Having to encode and decode such transactions is a pain, which is exactly the sort of scenario where suave-std can help:
import "suave-std/Transactions.sol";
contract Example {
function example() {
Transactions.Legacy memory legacyTxn0 = Transactions.Legacy({
to: address(0x095E7BAea6a6c7c4c2DfeB977eFac326aF552d87),
gas: 50000,
gasPrice: 10,
value: 10,
...
});
// Encode to RLP
bytes memory rlp = Transactions.encodeRLP(legacyTxn0);
// Decode from RLP
Transactions.Legacy memory legacyTxn1 = Transactions.decodeRLP(rlp);
}
}
It can also be difficult to test specific precompiles when using Forge.

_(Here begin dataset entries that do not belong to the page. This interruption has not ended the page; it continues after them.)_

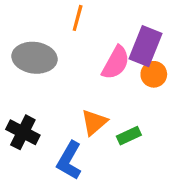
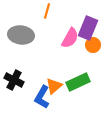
orange triangle: (94, 122) -> (54, 86), moved
green rectangle: (129, 136) -> (78, 82), size x1.6

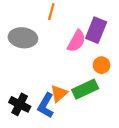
orange circle: (93, 45) -> (102, 65), moved
black cross: (14, 80) -> (20, 104), moved

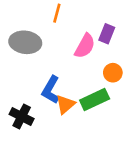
purple rectangle: (96, 30) -> (107, 34), size x0.7
blue L-shape: (46, 105) -> (51, 90), moved

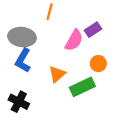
purple rectangle: (107, 34) -> (93, 30), turned 35
blue L-shape: (51, 90) -> (23, 60), moved
orange triangle: (65, 104) -> (57, 74), moved

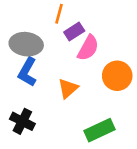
purple rectangle: (93, 30) -> (74, 32), moved
orange circle: (98, 64) -> (117, 76), size x1.5
green rectangle: (82, 87) -> (99, 130), moved

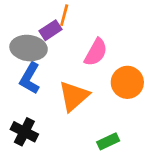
purple rectangle: (74, 32) -> (50, 30), moved
orange triangle: (68, 88) -> (74, 96), size x1.4
green rectangle: (99, 130) -> (108, 141), size x0.7

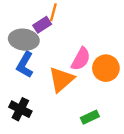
pink semicircle: (96, 52) -> (81, 59), moved

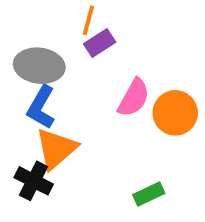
purple rectangle: (42, 25) -> (100, 43), moved
orange triangle: (61, 80) -> (56, 149), moved

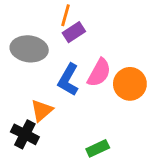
blue L-shape: (41, 107) -> (68, 80), moved
orange triangle: (56, 149) -> (42, 110), size x0.7
green rectangle: (149, 194) -> (98, 148), moved

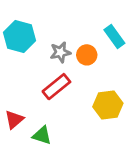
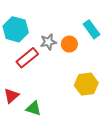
red rectangle: (56, 87) -> (27, 58), moved

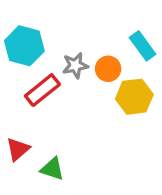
yellow hexagon: (86, 84) -> (134, 97), moved

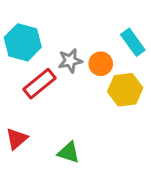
green triangle: (52, 169) -> (69, 152), moved

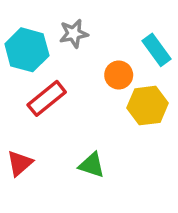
gray star: (70, 61) -> (74, 34), moved
green triangle: (69, 152) -> (92, 165), moved

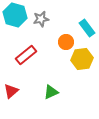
cyan hexagon: (27, 50) -> (15, 15), moved
green triangle: (92, 165) -> (51, 92), turned -42

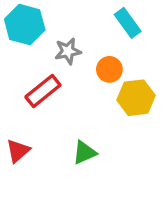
gray star: (41, 19) -> (68, 51), moved
cyan rectangle: (87, 28) -> (128, 23), moved

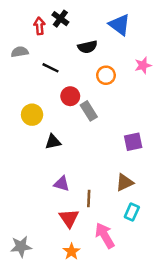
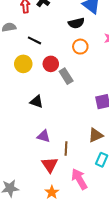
black semicircle: (87, 47) -> (76, 23), moved
yellow circle: (32, 115) -> (23, 64), moved
black triangle: (53, 142) -> (37, 102), turned 32

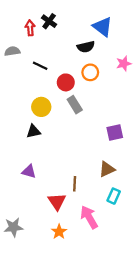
yellow circle: (23, 64) -> (41, 107), moved
red circle: (51, 64) -> (66, 82), moved
black triangle: (37, 102) -> (33, 131), moved, turned -32
purple triangle: (44, 136) -> (29, 172), moved

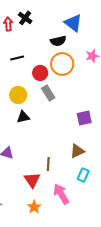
black line: (40, 66) -> (17, 58), turned -40
orange circle: (90, 72) -> (62, 64), size x1.5
black triangle: (33, 131) -> (23, 117), moved

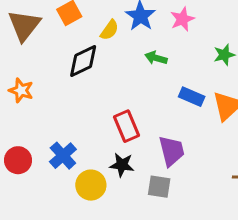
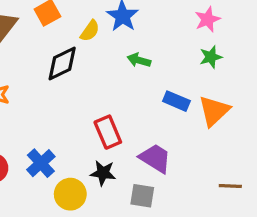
pink star: (182, 19) -> (207, 19), moved
purple trapezoid: (171, 151) -> (155, 158), turned -44

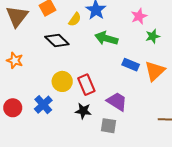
pink star: (207, 19) -> (139, 16), moved
green arrow: (139, 60) -> (106, 38), size x1.5
black diamond: (62, 63) -> (57, 40), turned 70
yellow circle: (70, 194) -> (62, 81), moved

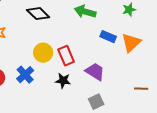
gray square: (108, 126) -> (96, 102), moved, turned -35

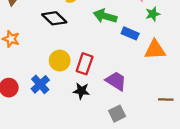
blue rectangle: (108, 37) -> (130, 33), moved
orange triangle: (131, 43) -> (155, 50), turned 40
red rectangle: (66, 56) -> (85, 64), turned 42

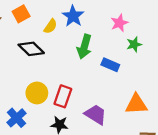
green arrow: (105, 16) -> (84, 47), turned -90
orange triangle: (155, 50) -> (136, 104), moved

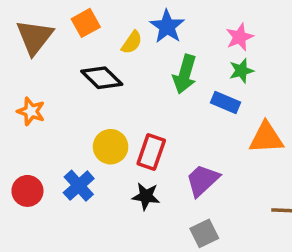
green star: (134, 44) -> (241, 71), moved
orange triangle: (136, 104) -> (266, 138), moved
purple trapezoid: (96, 114) -> (202, 180), turned -75

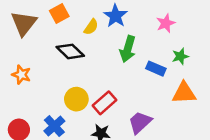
green star: (241, 71) -> (180, 56), moved
red rectangle: (151, 152) -> (105, 103), turned 30

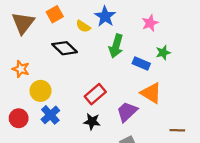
yellow semicircle: (91, 27) -> (83, 26), turned 88
orange triangle: (184, 93) -> (151, 93), moved, turned 35
yellow circle: (76, 99) -> (41, 91), moved

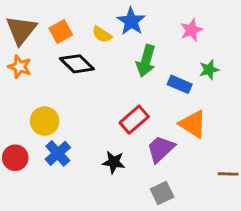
orange square: (55, 14) -> (61, 32), moved
orange star: (21, 69) -> (20, 67), moved
red rectangle: (95, 94) -> (134, 120), moved

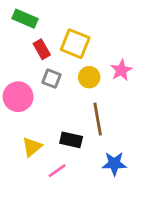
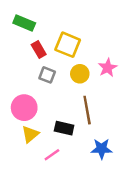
pink circle: (18, 97) -> (24, 108), moved

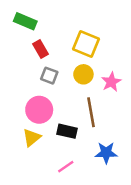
yellow square: (68, 45) -> (86, 44), moved
pink star: (108, 68) -> (111, 82), moved
pink circle: (24, 108) -> (39, 110), moved
pink line: (52, 155) -> (66, 167), moved

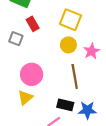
gray square: (49, 76) -> (16, 39), moved
black rectangle: (67, 131) -> (65, 105), moved

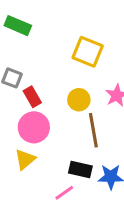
red rectangle: (33, 24) -> (32, 97), moved
yellow circle: (68, 45) -> (79, 100), moved

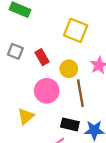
red rectangle: (32, 97) -> (42, 57), moved
pink circle: (34, 127) -> (47, 91), moved

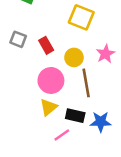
yellow triangle: (26, 116) -> (49, 107), moved

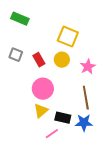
yellow circle: (74, 57) -> (62, 60), moved
brown line: (86, 83) -> (86, 98), moved

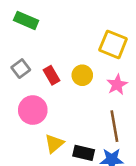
yellow square: (68, 37) -> (113, 44), moved
gray square: (16, 55) -> (21, 69), turned 32
pink circle: (43, 89) -> (33, 110), moved

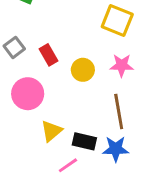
yellow circle: (82, 75) -> (83, 70), moved
pink star: (117, 85) -> (122, 65), turned 30

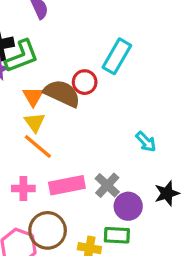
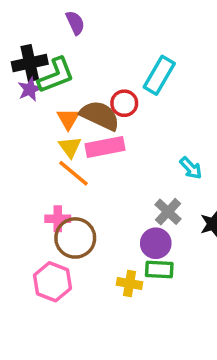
pink rectangle: (67, 185) -> (105, 147), moved
gray cross: (107, 185) -> (168, 212), moved
purple circle: (128, 206) -> (156, 243), moved
brown circle: (48, 230) -> (75, 238), moved

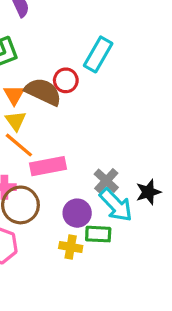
pink rectangle: (105, 147) -> (48, 166), moved
cyan arrow: (191, 168) -> (116, 205), moved, size x1.6
purple circle: (156, 243) -> (77, 213), moved

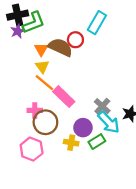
pink rectangle: (48, 166) -> (64, 97), turned 55
green rectangle: (98, 234) -> (97, 142), turned -35
yellow cross: (71, 247) -> (71, 143), moved

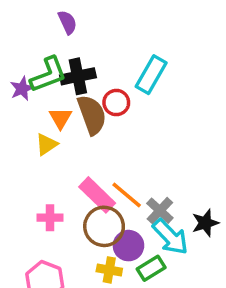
black cross: (18, 15) -> (78, 76), moved
brown semicircle: (60, 47) -> (92, 115), turned 45
yellow triangle: (42, 67) -> (46, 144), moved, turned 32
orange line: (44, 83) -> (127, 195), moved
brown circle: (45, 122) -> (104, 226), moved

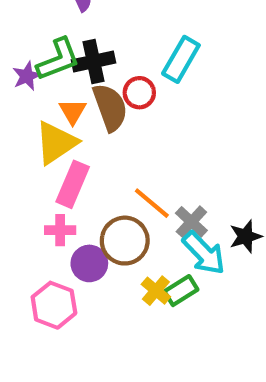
yellow triangle: (46, 144) -> (56, 143), size x1.6
pink rectangle: (97, 195) -> (73, 184), moved, turned 69
purple circle: (128, 246) -> (89, 263), moved
yellow cross: (109, 270) -> (156, 291), moved, turned 30

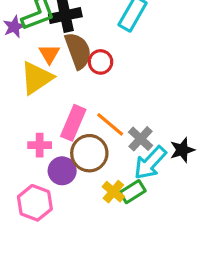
red circle: (139, 93) -> (101, 62), moved
pink rectangle: (73, 184) -> (73, 123), moved
cyan arrow: (204, 253) -> (150, 163), turned 87

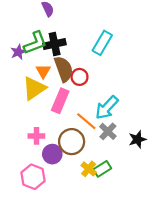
pink rectangle: (73, 123) -> (60, 101), moved
cyan arrow: (150, 163) -> (107, 108), moved

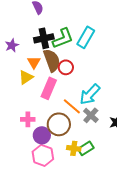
green L-shape: (35, 43) -> (63, 38), moved
yellow triangle: (34, 88) -> (26, 77), size x0.7
yellow cross: (89, 169) -> (74, 148), turned -32
pink hexagon: (33, 177) -> (43, 155), moved

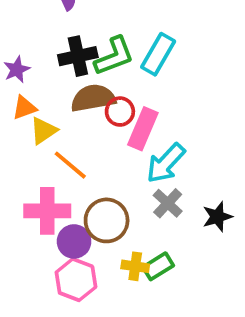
brown semicircle: (52, 60) -> (93, 98), turned -80
orange triangle: (34, 62) -> (24, 108), moved, turned 40
pink rectangle: (49, 88) -> (143, 129), moved
orange line: (72, 106) -> (70, 165), moved
pink cross: (28, 119) -> (47, 211), size x1.6

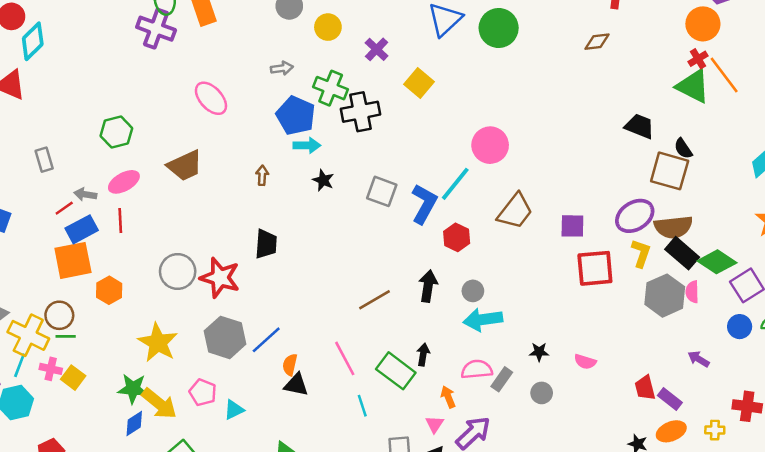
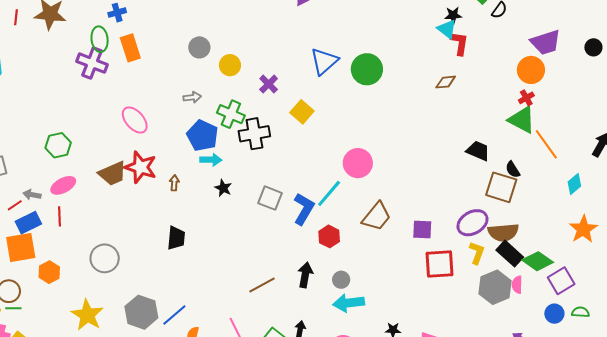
orange line: (724, 75) -> (546, 144), moved
red star: (220, 278) -> (141, 167), moved

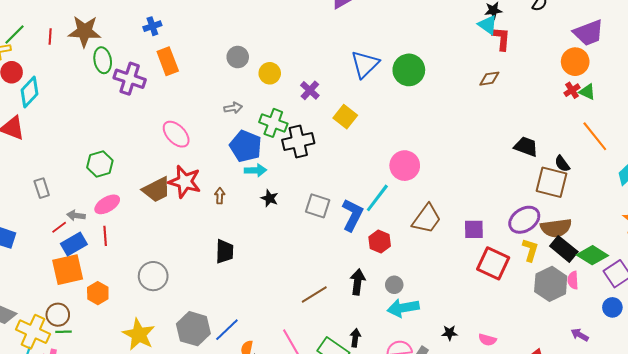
green ellipse: (100, 39) -> (103, 60), moved
green triangle: (522, 120) -> (587, 92), moved, size x0.6
red square: (440, 264) -> (493, 263), turned 32

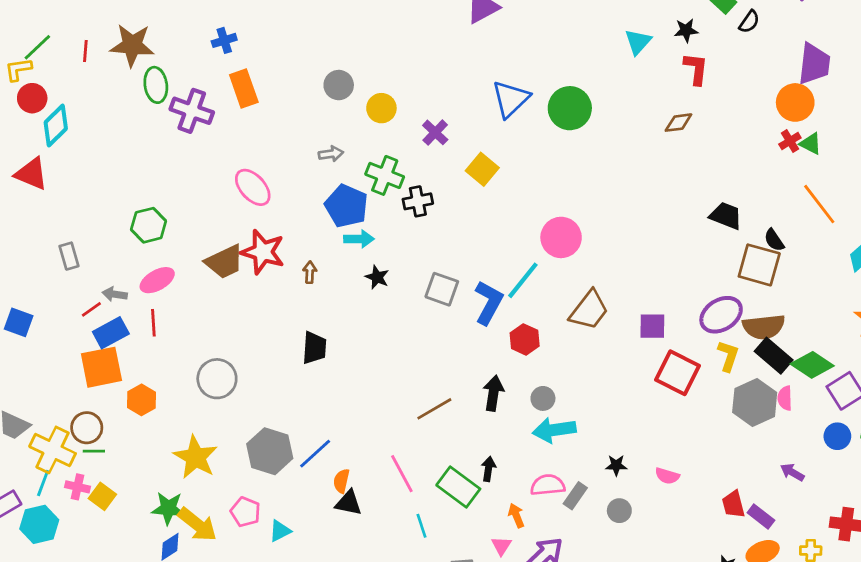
cyan triangle: (488, 25) -> (638, 42), moved, turned 35
purple trapezoid: (589, 33) -> (814, 64), turned -64
black cross: (298, 141) -> (418, 201), size x0.7

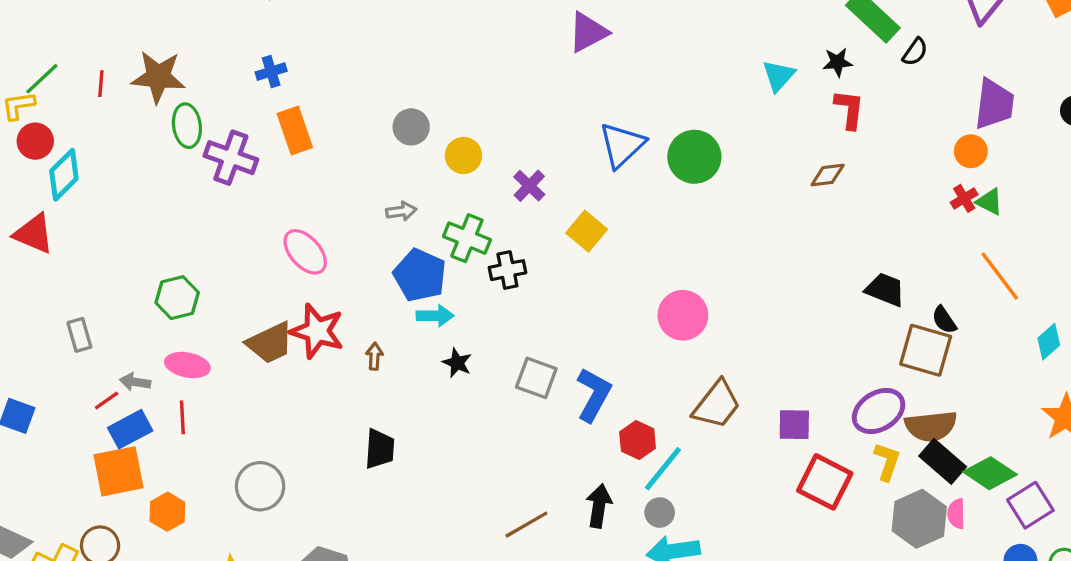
orange circle: (795, 102) -> (971, 151), size x0.7
pink ellipse: (157, 280) -> (187, 365), turned 40
cyan line: (523, 280) -> (663, 469), moved

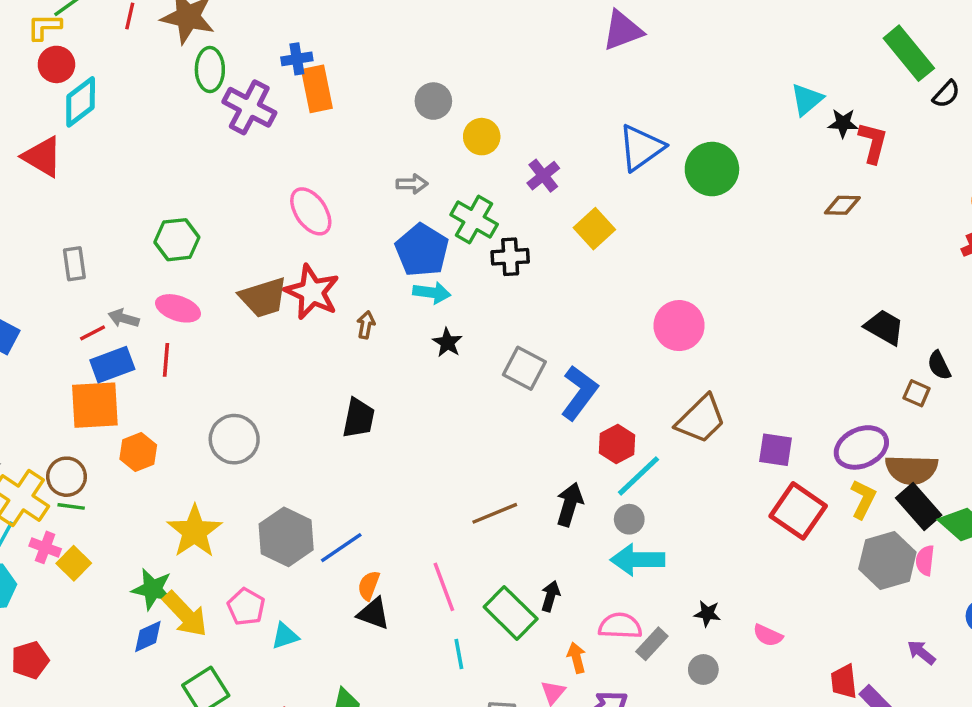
black star: (838, 62) -> (843, 123), moved
blue cross: (271, 72) -> (297, 59), moved
brown square: (926, 350) -> (917, 393), size x0.5

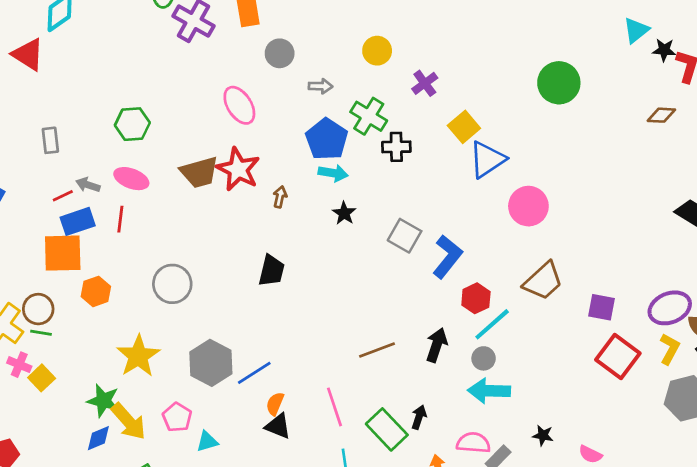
gray circle: (433, 101) -> (280, 53), moved
blue triangle: (641, 148) -> (487, 159), moved

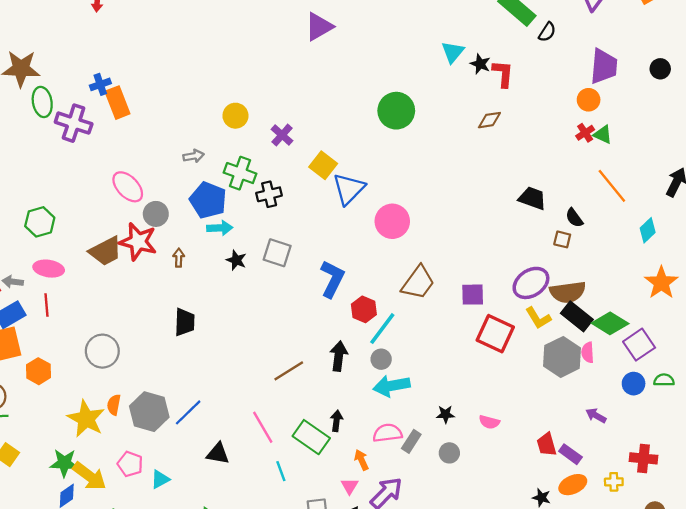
black star: (664, 50) -> (480, 64), turned 30
gray circle: (280, 53) -> (156, 214), moved
gray square: (405, 236) -> (277, 253), moved
yellow L-shape: (670, 349) -> (538, 318), turned 132
orange semicircle: (275, 404) -> (114, 405), moved

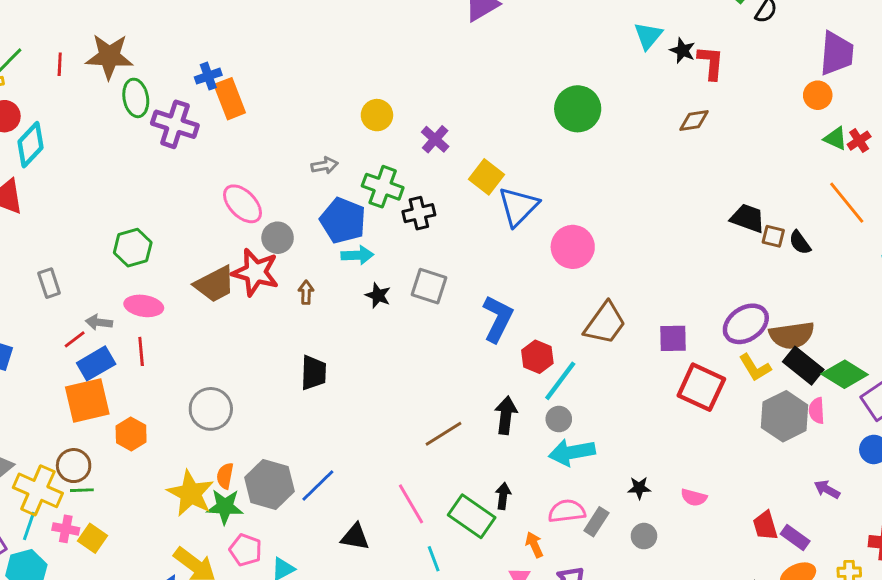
red cross: (585, 133) -> (859, 141), moved
brown square: (562, 239) -> (773, 236), moved
green star: (64, 463) -> (225, 507), moved

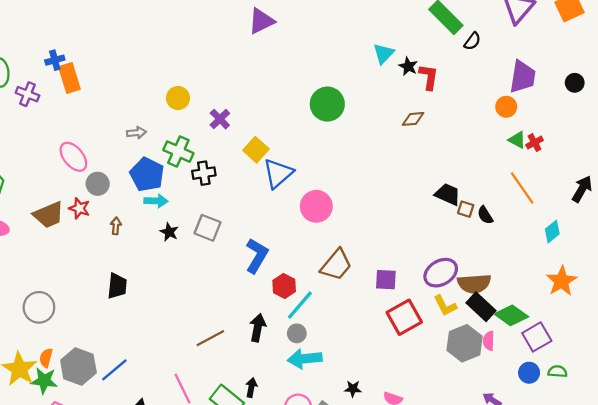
purple cross: (175, 124) -> (27, 94), size x0.7
red star: (255, 272) -> (79, 208), size x0.6
red square: (701, 387) -> (404, 317), turned 32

In order to make this possible, suave-std provides a "SUAVE-enabled" test contract, which you can import and use like this:
// SPDX-License-Identifier: Unlicense
pragma solidity ^0.8.13;
import "forge-std/Test.sol";
import "suave-std/Test.sol";
import "suave-std/Suave.sol";
contract TestForge is Test, SuaveEnabled {
address[] public addressList = [0xC8df3686b4Afb2BB53e60EAe97EF043FE03Fb829];
function testConfidentialStore() public {
Suave.DataRecord memory record = Suave.newDataRecord(0, addressList, addressList, "namespace");
bytes memory value = abi.encode("suave works with forge!");
Suave.confidentialStore(record.id, "key1", value);
bytes memory found = Suave.confidentialRetrieve(record.id, "key1");
assertEq(keccak256(found), keccak256(value));
}
}
You will need to have SUAVE running locally in order to be able to run such a test successfully.
Deploying Contractsβ
In order to deploy any contract you write in the SUAPP Example repo, you need to either have SUAVE running locally, or an account on Rigil with some rETH from the faucet.
To deploy on Rigil using Forge, you can run the below:
forge create --rpc-url https://rpc.rigil.suave.flashbots.net --legacy \
--private-key <your_funded_private_key> examples/app-ofa-private/ofa-private.sol:OFAPrivate
In order to deploy locally, you can can change the rpc and private key values:
forge create --rpc-url http://localhost:8545 --legacy \
--private-key 0x91ab9a7e53c220e6210460b65a7a3bb2ca181412a8a7b43ff336b3df1737ce12 \
examples/app-ofa-private/ofa-private.sol:OFAPrivate
You should also note, if you look at the other examples, how the Golang SDK is used not only to deploy contracts, but test various kinds of transactions in order to illustrate how each contract is intended to function. Using the Golang SDK can provide for significantly more flexibility than just deploying your contract via Forge.